Umeå University, Faculty of Medicine, Department of Community Medicine and Rehabilitation, Rehabilitation Medicine.
Umeå University, Faculty of Medicine, Department of Community Medicine and Rehabilitation, Rehabilitation Medicine. Umeå University, Faculty of Medicine, Department of Surgical and Perioperative Sciences, Sports Medicine.
2011 (English)In: Spinal Cord, ISSN 1362-4393, E-ISSN 1476-5624, Vol. 49, no 6, 754-756 p.Article in journal (Refereed) Published
Abstract [en]

Study design: Case report on the successful treatment with pramipexole in four men with chronic spinal cord injury (SCI) suffering from refractory symptoms that were previously considered to be manifestations of a post-traumatic spastic syndrome or neuropathic pain.

Objective: To raise awareness among health professionals regarding the diagnostic and therapeutic possibility of restless legs syndrome (RLS) and periodic limb movements (PLMs) in some patients with SCI responding poorly to conventional treatment for spasticity or neuropathic pain.

Setting: Neurorehabilitation department of the Rehabilitation Medicine Center of Northern University Hospital, Umeå, Sweden.

Methods: Medical records and clinical data were retrospectively reviewed.

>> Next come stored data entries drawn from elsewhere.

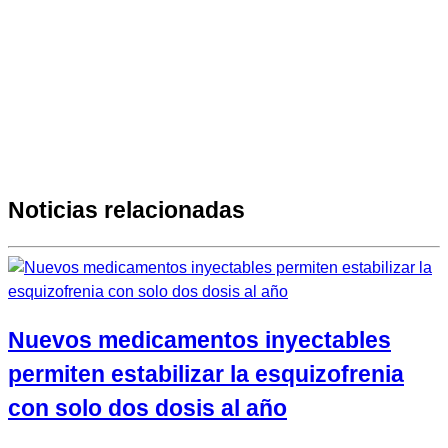
Noticias relacionadas
Nuevos medicamentos inyectables
permiten estabilizar la esquizofrenia
con solo dos dosis al año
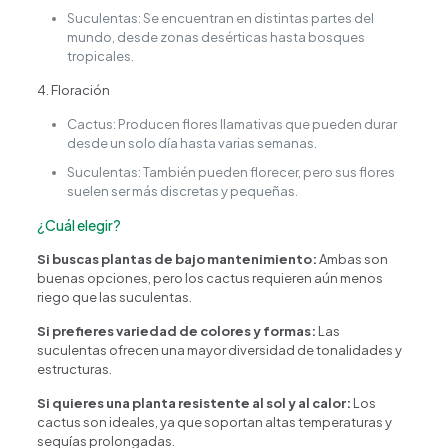
Suculentas: Se encuentran en distintas partes del
mundo, desde zonas desérticas hasta bosques
tropicales.
4. Floración
Cactus: Producen flores llamativas que pueden durar
Happy Flower
Agente IA
desde un solo día hasta varias semanas.
Suculentas: También pueden florecer, pero sus flores
suelen ser más discretas y pequeñas.
¿En qué podemos ayudarte?
¿Cuál elegir?
Si buscas plantas de bajo mantenimiento:
Ambas son
buenas opciones, pero los cactus requieren aún menos
riego que las suculentas.
Si prefieres variedad de colores y formas:
Las
suculentas ofrecen una mayor diversidad de tonalidades y
estructuras.
Si quieres una planta resistente al sol y al calor:
Los
cactus son ideales, ya que soportan altas temperaturas y
sequías prolongadas.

Results: All cases obtained treatment with pramipexole, initially 0.09–0.72 mg day−1. Two of the cases had RLS and PLMs, one RLS only and one PLMs only. All four reported symptoms in the lower extremities and one also in the upper extremities. Three patients with residual gait function reported RLS score with/without treatment as follows: 32/11, 37/12 and 33/12. One patient with complete paraplegia (with incomplete RLS score) reported 22/10. After a follow-up period of 16, 20, 43 and 49 months, respectively, all four still reported excellent outcomes. Two remained on initial dosage; one had increased dosage from 0.09 to 0.18 mg day−1 and one from 0.27 to 0.80 mg day−1 during the follow-up period.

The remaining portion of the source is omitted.